The latest edition of the United Nations World Happiness Report for 2022 was recently released.
The United Nations’ Sustainable Development Solutions Network publishes this report once a year.
This report assesses the subjective well-being of 150 countries (146 in 2022).
It is based on three major well-being indicators (life evaluations, positive emotions, and negative emotions), GDP levels, life expectancy, and so on.
Happiness rankings are based on life evaluations, which are a more stable measure of people’s lives.
It assigns a score from 0 to 10 based on an average of data collected over a three-year period.
Findings – The World Happiness Report is celebrating its tenth anniversary this year (2022).
The 2022 edition of the United Nations World Happiness Report was recently published.
This report is published once a year by the United Nations’ Sustainable Development Solutions Network.
The subjective well-being of 150 countries is assessed in this report (146 in 2022).
It is based on three major well-being indicators (life evaluations, positive emotions, and negative emotions), as well as GDP levels and life expectancy, among other things.

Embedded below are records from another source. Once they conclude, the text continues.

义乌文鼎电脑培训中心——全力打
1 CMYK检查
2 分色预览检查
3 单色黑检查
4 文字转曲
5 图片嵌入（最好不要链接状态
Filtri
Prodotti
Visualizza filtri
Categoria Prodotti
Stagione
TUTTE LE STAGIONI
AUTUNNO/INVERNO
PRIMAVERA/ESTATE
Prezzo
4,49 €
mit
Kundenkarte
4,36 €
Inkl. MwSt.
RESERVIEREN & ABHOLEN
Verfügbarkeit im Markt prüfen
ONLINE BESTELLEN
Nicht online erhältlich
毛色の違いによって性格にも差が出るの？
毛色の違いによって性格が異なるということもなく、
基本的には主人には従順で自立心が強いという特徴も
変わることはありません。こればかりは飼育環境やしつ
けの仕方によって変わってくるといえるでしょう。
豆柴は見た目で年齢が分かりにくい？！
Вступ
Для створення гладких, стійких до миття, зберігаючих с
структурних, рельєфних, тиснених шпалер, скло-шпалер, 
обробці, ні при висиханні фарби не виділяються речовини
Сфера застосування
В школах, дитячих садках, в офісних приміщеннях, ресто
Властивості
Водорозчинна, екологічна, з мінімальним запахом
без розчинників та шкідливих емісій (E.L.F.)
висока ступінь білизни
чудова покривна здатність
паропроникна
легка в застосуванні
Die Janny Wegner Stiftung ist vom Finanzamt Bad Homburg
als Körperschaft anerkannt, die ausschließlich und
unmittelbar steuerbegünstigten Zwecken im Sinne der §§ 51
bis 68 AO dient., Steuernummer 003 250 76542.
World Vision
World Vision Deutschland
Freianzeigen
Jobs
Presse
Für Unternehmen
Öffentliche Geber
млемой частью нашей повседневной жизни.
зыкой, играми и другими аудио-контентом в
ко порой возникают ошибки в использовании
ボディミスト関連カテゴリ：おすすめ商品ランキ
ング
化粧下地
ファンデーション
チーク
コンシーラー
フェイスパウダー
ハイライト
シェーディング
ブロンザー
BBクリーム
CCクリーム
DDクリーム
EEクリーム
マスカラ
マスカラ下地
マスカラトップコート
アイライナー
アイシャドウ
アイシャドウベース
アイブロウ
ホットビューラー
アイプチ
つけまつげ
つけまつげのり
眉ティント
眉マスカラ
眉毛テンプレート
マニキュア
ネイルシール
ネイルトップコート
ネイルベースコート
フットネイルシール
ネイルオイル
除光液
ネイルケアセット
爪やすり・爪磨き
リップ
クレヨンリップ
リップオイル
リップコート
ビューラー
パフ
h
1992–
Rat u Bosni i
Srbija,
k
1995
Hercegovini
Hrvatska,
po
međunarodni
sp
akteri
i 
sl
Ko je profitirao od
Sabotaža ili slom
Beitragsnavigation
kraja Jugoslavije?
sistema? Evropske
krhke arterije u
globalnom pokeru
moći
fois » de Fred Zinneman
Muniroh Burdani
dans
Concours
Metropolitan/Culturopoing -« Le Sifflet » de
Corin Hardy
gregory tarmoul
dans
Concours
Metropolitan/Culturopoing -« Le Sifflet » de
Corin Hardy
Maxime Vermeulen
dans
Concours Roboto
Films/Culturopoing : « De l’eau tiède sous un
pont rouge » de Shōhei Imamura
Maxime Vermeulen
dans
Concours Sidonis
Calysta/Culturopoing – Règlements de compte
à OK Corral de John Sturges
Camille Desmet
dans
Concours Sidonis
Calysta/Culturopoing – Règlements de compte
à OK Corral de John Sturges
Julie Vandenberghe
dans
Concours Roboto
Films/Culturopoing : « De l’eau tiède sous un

Life evaluations, which are a more stable measure of people’s lives, are used to calculate happiness rankings.
Based on an average of data collected over a three-year period, it assigns a score ranging from 0 to 10.
Findings – This year marks the tenth anniversary of the World Happiness Report (2022).
The Indian Constitution has been translated into Santali for the first time, using the Ol Chiki script.
The Ol Chiki script, also known as Ol Cemet’, Ol script, and Ol ciki Script, is used to write Santali.
Ol Chiki script was created by Pandit Raghunath Murmu (Guru Gomke).
He described how god Bidu and goddess Chandan, who appear on Earth as humans, naturally invented the Ol Chiki script to communicate with each other using written Santali in his novel Bidu Chandan.
One intriguing aspect of the Ol Chiki script is the use of signs and symbols that the Santals have long recognised.
Santali is a language with its own distinct characteristics, with literature dating back to the early 15th century.
Santali is a Munda group language in the Austro-Asiantric family.
Santali is spoken by over 70 lakh people in India, according to the 2011 Census of India.
The 92nd Constitutional Amendment Act of 2003 added Santhali (along with Bodo, Dogri, and Maithili) to Schedule VIII (Official Languages of India) to the Indian Constitution.
This addition meant that the Indian government was obligated to develop the Santali language and to allow students to use it in school-level examinations and entrance examinations for public service jobs.
In 2005, India’s Sahitya Akademi began awarding annual prizes for outstanding literary works in Santali, a move that helped preserve and promote the community’s literature.